For a study, researchers sought to ascertain if disclosure of erectile function was impacted by race or ethnicity.

The National Health and Nutrition Examination Survey included data on erectile function, age, education, and prior medical history. Between racial/ethnic groupings, response rates to a single survey item about erectile function were computed and compared. In order to adjust for general non-responsiveness and urologic health literacy, 2 subgroups were made by excluding non-responders to inquiries regarding hypertension and prostate illness.
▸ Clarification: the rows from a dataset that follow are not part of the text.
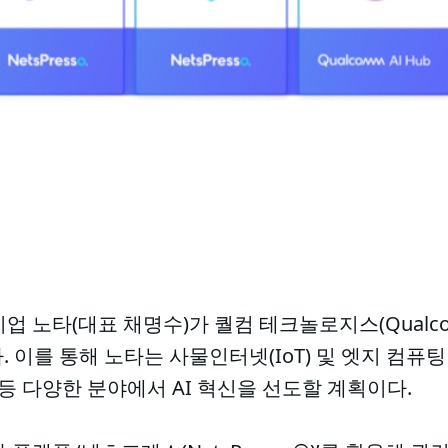
업 노타(대표 채명수)가 퀄컴 테크놀로지스(Qualco
. 이를 통해 노타는 사물인터넷(IoT) 및 엣지 컴퓨
 등 다양한 분야에서 AI 혁신을 선도할 계획이다.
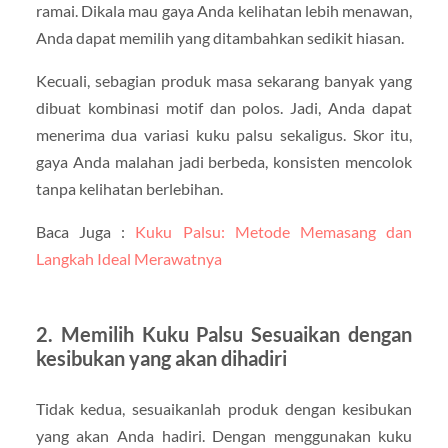
ramai. Dikala mau gaya Anda kelihatan lebih menawan,
Anda dapat memilih yang ditambahkan sedikit hiasan.
Kecuali, sebagian produk masa sekarang banyak yang
dibuat kombinasi motif dan polos. Jadi, Anda dapat
menerima dua variasi kuku palsu sekaligus. Skor itu,
gaya Anda malahan jadi berbeda, konsisten mencolok
tanpa kelihatan berlebihan.
Baca Juga :
Kuku Palsu: Metode Memasang dan
Langkah Ideal Merawatnya
2. Memilih Kuku Palsu Sesuaikan dengan
kesibukan yang akan dihadiri
Tidak kedua, sesuaikanlah produk dengan kesibukan
yang akan Anda hadiri. Dengan menggunakan kuku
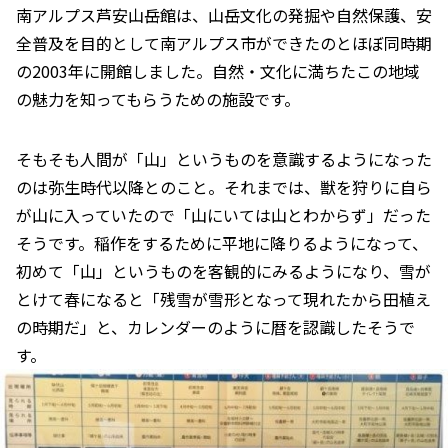
南アルプス芦安山岳館は、山岳文化の発掘や自然保護、安
全普及を目的として南アルプス市ができたのとほぼ同時期
の2003年に開館しました。自然・文化に満ちたこの地域
の魅力を知ってもらうための施設です。
そもそも人間が「山」というものを意識するようになった
のは弥生時代以降とのこと。それまでは、獣を狩りに自ら
が山に入っていたので「山にいては山とわからず」だった
そうです。稲作をするために平地に降りるようになって、
初めて「山」というものを客観的にみるようになり、雪が
とけて春になると「残雪が雪形となって現れたから田植え
の時期だ」と、カレンダーのように暦を認識したそうで
す。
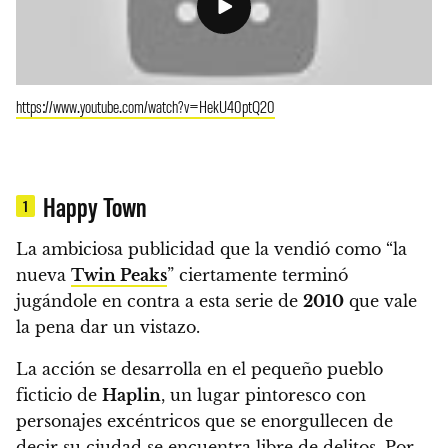
https://www.youtube.com/watch?v=HekU40ptQ20
Happy Town
1
La ambiciosa publicidad que la vendió como “la
nueva
Twin Peaks
” ciertamente terminó
jugándole en contra a esta serie de
2010
que vale
la pena dar un vistazo.
La acción se desarrolla en
el pequeño pueblo
ficticio de
Haplin
, un lugar pintoresco con
personajes excéntricos que se enorgullecen de
decir su ciudad se encuentra libre de delitos
. Por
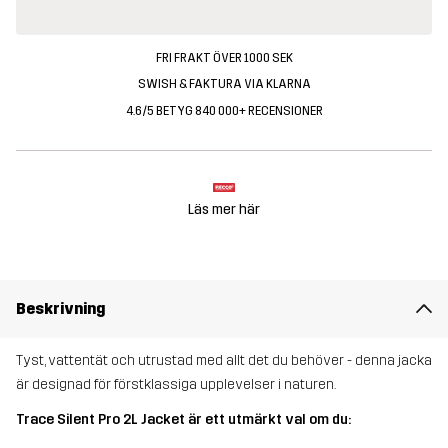
FRI FRAKT ÖVER 1000 SEK
SWISH & FAKTURA VIA KLARNA
4.6/5 BETYG 840 000+ RECENSIONER
Läs mer här
Beskrivning
Tyst, vattentät och utrustad med allt det du behöver - denna jacka
är designad för förstklassiga upplevelser i naturen.
Trace Silent Pro 2L Jacket är ett utmärkt val om du:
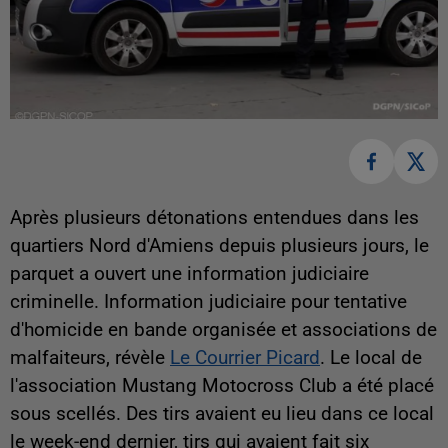
Après plusieurs détonations entendues dans les
quartiers Nord d'Amiens depuis plusieurs jours, le
parquet a ouvert une information judiciaire
criminelle. Information judiciaire pour tentative
d'homicide en bande organisée et associations de
malfaiteurs, révèle
Le Courrier Picard
. Le local de
l'association Mustang Motocross Club a été placé
sous scellés. Des tirs avaient eu lieu dans ce local
le week-end dernier, tirs qui avaient fait six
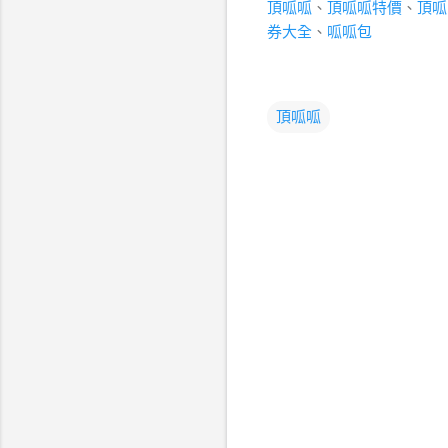
頂呱呱
、
頂呱呱特價
、
頂呱
券大全
、
呱呱包
頂呱呱
留
言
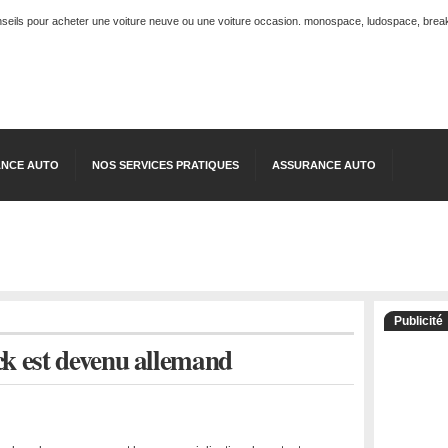
onseils pour acheter une voiture neuve ou une voiture occasion. monospace, ludospace, break, 
NCE AUTO
NOS SERVICES PRATIQUES
ASSURANCE AUTO
Publicité
k est devenu allemand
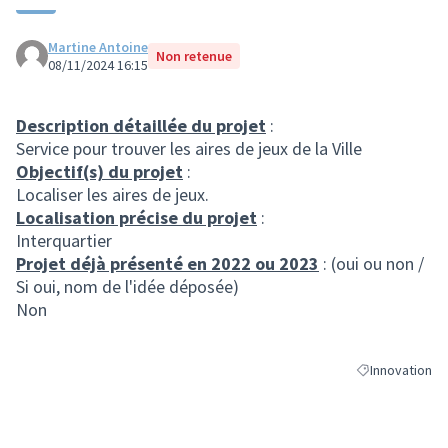
Martine Antoine
Non retenue
08/11/2024 16:15
Description détaillée du projet
:
Service pour trouver les aires de jeux de la Ville
Objectif(s) du projet
:
Localiser les aires de jeux.
Localisation précise du projet
:
Interquartier
Projet déjà présenté en 2022 ou 2023
: (oui ou non /
Si oui, nom de l'idée déposée)
Non
Innovation
Filtrer les résu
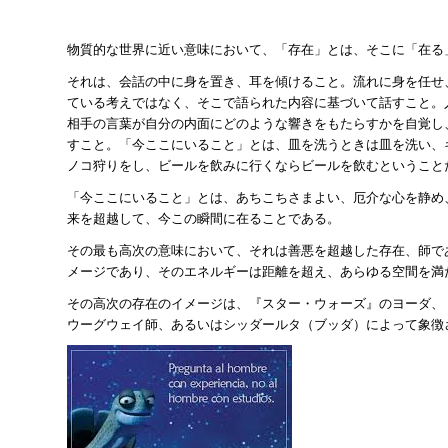
物質的な世界に近い意味において、「存在」とは、そこに「在る
それは、会話の中に身を置き、耳を傾けること。流れに身を任せ
ている考えではなく、そこで語られた内容に基づいて話すこと。
相手の言葉が自分の内面にどのような響きをもたらすかを自覚し
すこと。「今ここにいること」とは、皿を洗うときは皿を洗い、
ノコ狩りをし、ビールを飲みに行くならビールを飲むということ
「今ここにいること」とは、あちこちさまよい、厄介な心を静め
来を超越して、今この瞬間に在ることである。
その最も高次の意味において、それは善悪を超越した存在、師で
メージであり、そのエネルギーは距離を超え、あらゆる空間を満
その高次の存在のイメージは、『スター・ウォーズ』のヨーダ、
ウーグウェイ師、あるいはシッダールタ（ブッダ）によって象徴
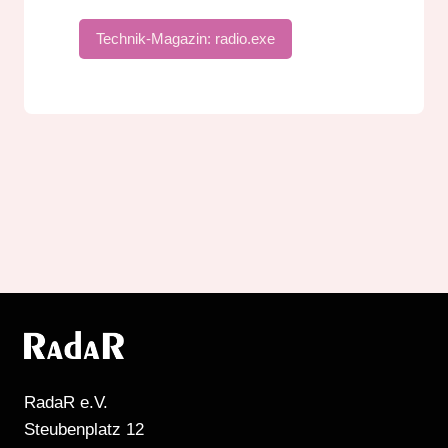
Technik-Magazin: radio.exe
RadaR e.V.
Steubenplatz 12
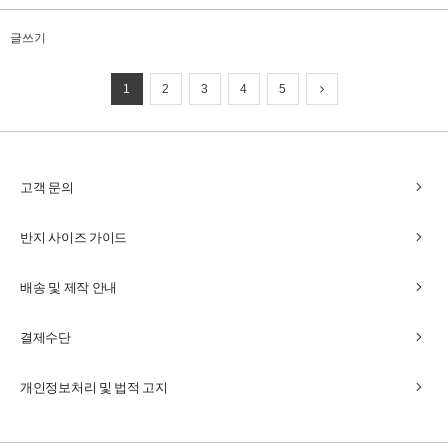
글쓰기
1
2
3
4
5
chevron_right
고객 문의
chevron_right
반지 사이즈 가이드
chevron_right
배송 및 제작 안내
chevron_right
결제수단
chevron_right
개인정보처리 및 법적 고지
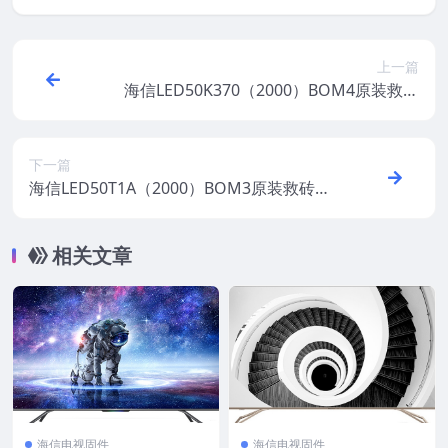
上一篇
海信LED50K370（2000）BOM4原装救砖
刷机电视固件包
下一篇
海信LED50T1A（2000）BOM3原装救砖刷
机电视固件包
相关文章
海信电视固件
海信电视固件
The final cohort included 4,694 guys in it. In all, 3,898 people (83.0%) replied to the survey question on erectile function. Overall answer rates to the Erectile function question were significantly influenced by race and ethnicity: non-Hispanic white subjects responded at 85.2%, non-Hispanic black respondents at 82.3%, Hispanic respondents at 81.2%, and non-Hispanic subjects at 64.8% (P<.001). Both groupings’ response rates were still highly correlated with race and ethnicity. After adjusting for age and education, multivariate logistic regression using the prostate disease subgroup revealed that non-Hispanic black (AOR = 2.02, 95% CI 1.01-4.03, P =.047) and Hispanic (AOR = 2.18, 95% CI 1.19-4.00, P = .012) participants were significantly more likely to not disclose their erectile function than non-Hispanic white participants.

An anonymous, nationally representative study found that non-Hispanic white men were much more willing to report their erectile function than non-Hispanic black and Hispanic men. In order to improve patient treatment and correctly research the results of urological operations, it was crucial to have a better knowledge of how cultural variations impact reporting of erectile function.